*** Block opens ***

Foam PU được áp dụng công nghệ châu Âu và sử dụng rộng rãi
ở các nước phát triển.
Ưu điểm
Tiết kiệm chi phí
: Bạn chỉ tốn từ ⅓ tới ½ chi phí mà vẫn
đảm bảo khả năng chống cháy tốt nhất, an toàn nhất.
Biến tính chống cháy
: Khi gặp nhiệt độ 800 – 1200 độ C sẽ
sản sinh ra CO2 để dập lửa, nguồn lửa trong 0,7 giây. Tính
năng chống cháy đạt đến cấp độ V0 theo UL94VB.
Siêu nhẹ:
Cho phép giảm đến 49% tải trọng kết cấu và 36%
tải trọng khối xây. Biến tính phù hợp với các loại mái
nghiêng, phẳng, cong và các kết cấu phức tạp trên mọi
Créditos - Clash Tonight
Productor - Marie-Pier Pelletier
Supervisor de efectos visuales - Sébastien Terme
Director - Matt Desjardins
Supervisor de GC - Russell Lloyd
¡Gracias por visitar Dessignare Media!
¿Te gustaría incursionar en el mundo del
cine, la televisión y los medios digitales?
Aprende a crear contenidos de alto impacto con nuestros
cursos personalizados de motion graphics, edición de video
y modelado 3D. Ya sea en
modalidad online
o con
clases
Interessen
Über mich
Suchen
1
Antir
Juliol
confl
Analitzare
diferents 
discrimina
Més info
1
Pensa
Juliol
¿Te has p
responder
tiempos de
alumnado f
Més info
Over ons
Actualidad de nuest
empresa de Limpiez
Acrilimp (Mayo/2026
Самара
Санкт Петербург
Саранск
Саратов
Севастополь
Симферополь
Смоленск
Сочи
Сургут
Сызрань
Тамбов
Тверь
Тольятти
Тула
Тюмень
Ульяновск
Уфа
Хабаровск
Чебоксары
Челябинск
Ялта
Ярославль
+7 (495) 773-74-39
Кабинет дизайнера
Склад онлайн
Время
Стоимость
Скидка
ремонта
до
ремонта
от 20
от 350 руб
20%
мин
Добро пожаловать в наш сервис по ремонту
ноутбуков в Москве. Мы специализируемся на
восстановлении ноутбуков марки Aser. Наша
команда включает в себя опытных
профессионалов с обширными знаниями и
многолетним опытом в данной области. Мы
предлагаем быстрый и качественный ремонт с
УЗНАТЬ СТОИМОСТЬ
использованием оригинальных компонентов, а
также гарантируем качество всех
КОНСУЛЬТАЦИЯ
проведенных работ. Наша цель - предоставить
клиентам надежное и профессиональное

*** Block closes ***

The answer must be a word-for-word reproduction of every record above.

Foam PU được áp dụng công nghệ châu Âu và sử dụng rộng rãi
ở các nước phát triển.
Ưu điểm
Tiết kiệm chi phí
: Bạn chỉ tốn từ ⅓ tới ½ chi phí mà vẫn
đảm bảo khả năng chống cháy tốt nhất, an toàn nhất.
Biến tính chống cháy
: Khi gặp nhiệt độ 800 – 1200 độ C sẽ
sản sinh ra CO2 để dập lửa, nguồn lửa trong 0,7 giây. Tính
năng chống cháy đạt đến cấp độ V0 theo UL94VB.
Siêu nhẹ:
Cho phép giảm đến 49% tải trọng kết cấu và 36%
tải trọng khối xây. Biến tính phù hợp với các loại mái
nghiêng, phẳng, cong và các kết cấu phức tạp trên mọi
Créditos - Clash Tonight
Productor - Marie-Pier Pelletier
Supervisor de efectos visuales - Sébastien Terme
Director - Matt Desjardins
Supervisor de GC - Russell Lloyd
¡Gracias por visitar Dessignare Media!
¿Te gustaría incursionar en el mundo del
cine, la televisión y los medios digitales?
Aprende a crear contenidos de alto impacto con nuestros
cursos personalizados de motion graphics, edición de video
y modelado 3D. Ya sea en
modalidad online
o con
clases
Interessen
Über mich
Suchen
1
Antir
Juliol
confl
Analitzare
diferents 
discrimina
Més info
1
Pensa
Juliol
¿Te has p
responder
tiempos de
alumnado f
Més info
Over ons
Actualidad de nuest
empresa de Limpiez
Acrilimp (Mayo/2026
Самара
Санкт Петербург
Саранск
Саратов
Севастополь
Симферополь
Смоленск
Сочи
Сургут
Сызрань
Тамбов
Тверь
Тольятти
Тула
Тюмень
Ульяновск
Уфа
Хабаровск
Чебоксары
Челябинск
Ялта
Ярославль
+7 (495) 773-74-39
Кабинет дизайнера
Склад онлайн
Время
Стоимость
Скидка
ремонта
до
ремонта
от 20
от 350 руб
20%
мин
Добро пожаловать в наш сервис по ремонту
ноутбуков в Москве. Мы специализируемся на
восстановлении ноутбуков марки Aser. Наша
команда включает в себя опытных
профессионалов с обширными знаниями и
многолетним опытом в данной области. Мы
предлагаем быстрый и качественный ремонт с
УЗНАТЬ СТОИМОСТЬ
использованием оригинальных компонентов, а
также гарантируем качество всех
КОНСУЛЬТАЦИЯ
проведенных работ. Наша цель - предоставить
клиентам надежное и профессиональное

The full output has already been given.